La única verdad absoluta, por llamarla de alguna manera, es la muerte. La llevamos tejida a nuestros músculos, vive en nosotros a la espera de hacerse presente, hoy entre terapias físicas lo entiendo, el dolor hace que te aferres a la respiración, y te arroja hacia esas memorias que decidiste olvidar. Entiendo, leyendo a Hitchens, que de cara al vacío no preocupa aquello que nos rodea, sino el futuro que jamás llegará. Él plantea en su libro: “¿Por qué he de morir yo?, el cosmos apenas se molesta en responder: ¿por qué no?". Lo que es peor, pienso, es no tener tiempo para ponerle punto final a las memorias abiertas; ese es el calvario frente a la muerte. ¿Cuántas cosas quedan sin decirse? ¿Cuántos sueños sin narrarse, sin concretarse? ¿Cuántas palabras se quedan como un nudo en la garganta para luego perderse? ¿Cuántos amores truncos quedarán en nada? Quizá la declaración más fuerte que jamás he escuchado de mi madre es: “[después de todo] estuvo bien que tu papá se muriera, nuestra vida hubiera sido un gran problema tras otro”. Cuando la escuché no quedé devastado, guardé silencio, valoré la honestidad de sus palabras, arruinó la santificación del mejor hombre, según mi abuela paterna. Lo agradecí.

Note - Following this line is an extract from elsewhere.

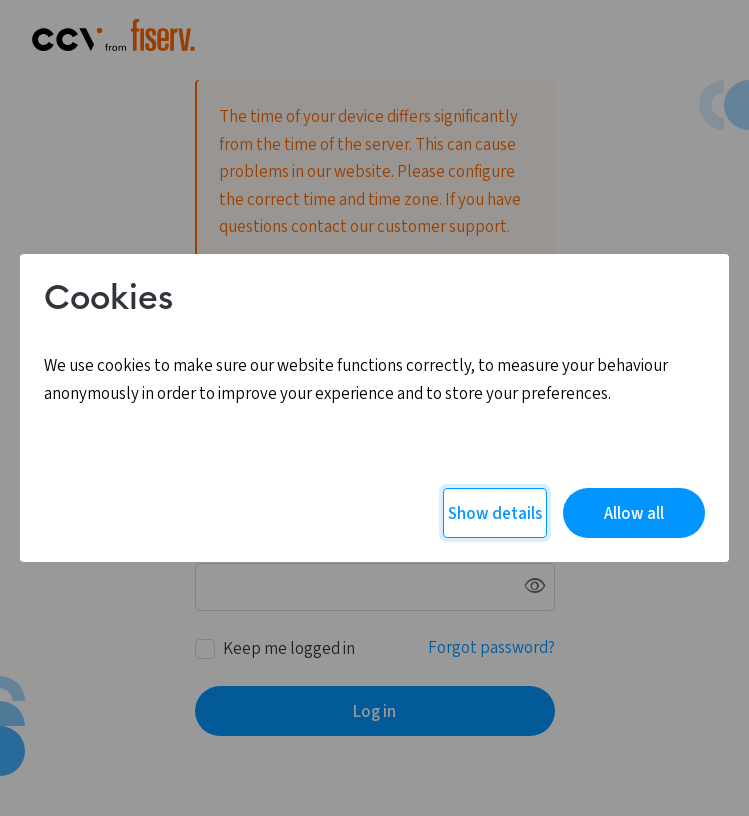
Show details (495, 514)
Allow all (634, 514)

He escuchado a la gente decir: “hay que vivir un día a la vez”, pero no lo hacen. Salvaguardan los instantes sin entender que no pueden amasar el tiempo mismo; y así lo pierden, anulando sus pasiones, que se tornan, como lo dije, en calvarios que tarde o temprano los llevarán al arrepentimiento, y más tarde, a la muerte. Tarde o temprano seremos un pliegue con vida, luego pellejo, y al final ni siquiera un recuerdo para nadie. Las generaciones no hacen propio aquel dolor que no pertenece a su historia. “La vida y la muerte importan, sí. Y también la cuestión de cómo comportarse en este mundo, y de cómo conducirse frente a todo. Pero el tiempo apremia y el agua sube”, escribió Raymond Carver. Dejemos de ahorrar el tiempo, no genera intereses.